As palavras de Jesus proclamadas no 29.º Domingo do tempo comum, em que a partir do evangelho de Marcos se lembrou a mensagem aos discípulos “Quem entre vós quiser ser o maior será o servo de todos”.
Por M. Correia Fernandes
Tal mensagem costuma ter uma pertinente interpretação espiritual, religiosa e ascética. Raramente se lhe dá uma interpretação social ou política. Mas essa interpretação impõe-se, particularmente à luz da encíclica “Laudato Sì” que dedica referências ao “amor civil e político” (n. 228 e sg.), à “justiça intergeracional” ou propõe sugestões sobre o lugar da política (n. 196).

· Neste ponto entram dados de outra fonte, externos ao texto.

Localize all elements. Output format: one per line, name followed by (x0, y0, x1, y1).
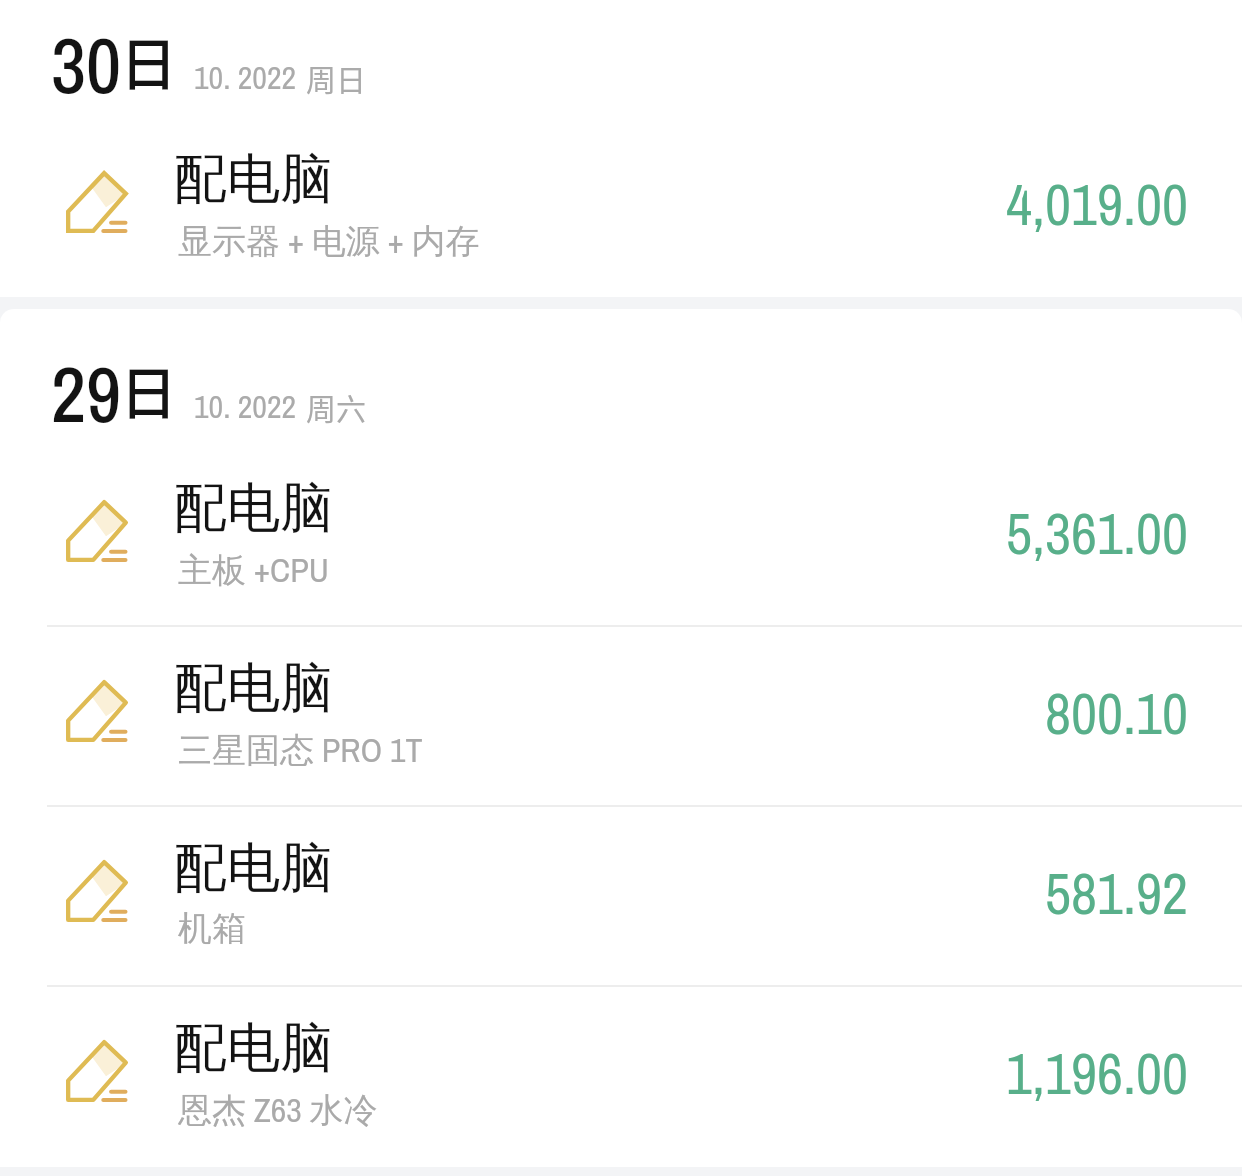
staticText: 日 (120, 348, 177, 431)
staticText: 10. 2022 (194, 385, 297, 428)
staticText: 日 (120, 19, 177, 102)
staticText: 29 (51, 342, 122, 446)
staticText: 配电脑 (174, 835, 333, 902)
staticText: 30 (51, 13, 122, 117)
staticText: 配电脑 (174, 1015, 333, 1082)
button[interactable]: 配电脑 (0, 625, 1242, 805)
staticText: 显示器 + 电源 + 内存 (178, 218, 480, 264)
staticText: 581.92 (0, 855, 1188, 932)
staticText: 配电脑 (174, 655, 333, 722)
staticText: 800.10 (0, 675, 1188, 752)
staticText: 三星固态 PRO 1T (178, 727, 423, 773)
staticText: 配电脑 (174, 475, 333, 542)
staticText: 10. 2022 (194, 56, 297, 99)
staticText: 4,019.00 (0, 166, 1188, 243)
button[interactable]: 配电脑 (0, 445, 1242, 625)
button[interactable]: 配电脑 (0, 985, 1242, 1165)
staticText: 周六 (306, 385, 366, 428)
staticText: 5,361.00 (0, 495, 1188, 572)
staticText: 1,196.00 (0, 1035, 1188, 1112)
staticText: 主板 +CPU (178, 547, 329, 593)
staticText: 机箱 (178, 907, 246, 950)
button[interactable]: 配电脑 (0, 116, 1242, 296)
staticText: 周日 (306, 56, 366, 99)
button[interactable]: 配电脑 (0, 805, 1242, 985)
staticText: 配电脑 (174, 146, 333, 213)
staticText: 恩杰 Z63 水冷 (178, 1087, 378, 1133)
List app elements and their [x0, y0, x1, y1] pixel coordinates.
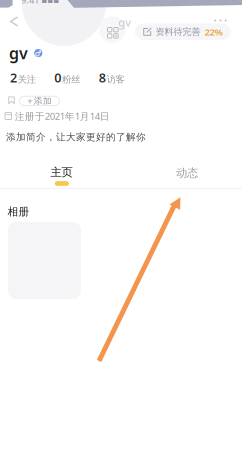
button[interactable]: 资料待完善: [135, 24, 231, 40]
staticText: gv: [118, 14, 131, 30]
staticText: 9:41 ▪▪▪: [21, 0, 59, 6]
button[interactable]: 添加简介，让大家更好的了解你: [6, 131, 146, 143]
button[interactable]: Back: [3, 10, 25, 32]
staticText: 访客: [106, 74, 124, 85]
staticText: 添加: [34, 95, 52, 106]
button[interactable]: 主页: [0, 160, 121, 189]
staticText: 相册: [7, 205, 29, 218]
staticText: 关注: [18, 74, 36, 85]
staticText: 动态: [176, 166, 198, 180]
staticText: 注册于2021年1月14日: [15, 110, 110, 123]
button[interactable]: More options: [208, 14, 232, 28]
button[interactable]: Scan QR code: [99, 16, 126, 43]
button[interactable]: +: [20, 96, 60, 106]
button[interactable]: 8: [99, 71, 124, 84]
staticText: gv: [9, 42, 28, 64]
staticText: 2: [10, 69, 17, 86]
staticText: 添加简介，让大家更好的了解你: [6, 131, 146, 143]
button[interactable]: 2: [10, 71, 36, 84]
button[interactable]: 动态: [121, 160, 242, 189]
staticText: 8: [99, 69, 106, 86]
button[interactable]: 0: [54, 71, 80, 84]
staticText: 主页: [50, 165, 72, 179]
staticText: 22%: [205, 25, 223, 38]
staticText: +: [27, 94, 32, 107]
staticText: 资料待完善: [156, 26, 201, 37]
staticText: 0: [54, 69, 61, 86]
staticText: 粉丝: [62, 74, 80, 85]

Curiosamente já Jesus Cristo olhava essa dimensão, nomeadamente na análise que supõem as suas palavras das circunstâncias daquele tempo, vivido sob o domínio do Império Romano, ao qual a sociedade do seu tempo estava sujeita. Não é apenas a relevância dada à celebrada cena do tributo a César, o célebre e repetido “dai a César o que é de César e a Deus o que é de Deus”, mas a referência pouco perceptível neste contexto em que os discípulos discutem a vontade de assumirem preponderância, em geralmente não se repara no contexto das palavras “entre vós quem quiser ser o primeiro será o servo de todos”: “Sabeis como aqueles que são considerados governantes das nações fazem sentir a sua autoridade sobre elas, e como os grandes exercem o seu poder”.
É pois num contexto de poder e do seu exercício que é colocada a orientação aos discípulos da sua forma de estar e de agir como discípulos: entre vós não deve ser assim: “quem quiser ser o primeiro entre vós, faça-se o servo de todos”.
Ora esta norma contém uma aproximação à vida social, cultural e política dos tempos de hoje, com tanto maior vigor quanto ocorre em tempo de implantação das novas autarquias no nosso tecido organizativo: este apelo ao sentido do serviço constitui o âmago de tantas mensagens que encontramos nas propostas partidárias (embora não o seja nas suas práticas): é esta capacidade de estar ao serviço do bem comum, que o exercício do poder implica, tantas vezes afirma e quase sempre esquece. Quantas mensagens eleitorais são animosas e quão cedo se obliteram!
Todo este universo pode lembrar e ser comentado por algumas afirmações do P. António Vieira (1608-1697), tais como estas: “A verdadeira política é a Lei de Deus” (quantos pensam que as melhores leis humanas são as que traduzem ao menos o espírito dos essenciais mandamentos?); “Dos grandes e poderosos salvam-se muito poucos”.
Mas haveria que recordar outras afirmações suas, tão inesperadas quanto lúcidas: “Quem quer ser menos do que pode é sempre poderoso: sempre pode menos do que quer e sempre sobeja poder”. Este pode ser retrato da ambição pelo poder.
Mais relevante é esta: “Quando Deus nos manda o que quer não deixa de nos dar o que pode”. Dois incisos: Deus manda-nos o que quer, mas dá-nos aquilo que pode. Então não pode dar tudo o que queremos, nem tudo o que quer? Esse é o drama humano: não nos pode dar sempre o que queremos e por isso não tem o poder de suplantar a vontade da pessoa humana, e a nossa liberdade.
E lembre-se também esta: “A um fidalgo pobre, dê-se-lhe um governo… para que vá desempobrecer à custa dos que governar; e para que vá fazer muitos pobres à conta de tornar muito rico”. (Sermão do Bom Ladrão).
Eis retratos sociais que nascem do passado e se projetam no futuro. Razão tinha a palavra de Jesus, palavra de oculta sabedoria humana, dita aos discípulos que humanamente queriam merecer distinção: “os grandes exercem o seu poder”. Quantos o dignificam pelo exercício do dever, como fizeram os discípulos e por isso o seu destino imediato foi o martírio e o seu destino futuro foi glorificação e louvor, naquele tempo em que se desfazem as ambições do tempo! No presente porém, esperemos o simples e despretensioso exercício do serviço do bem comum.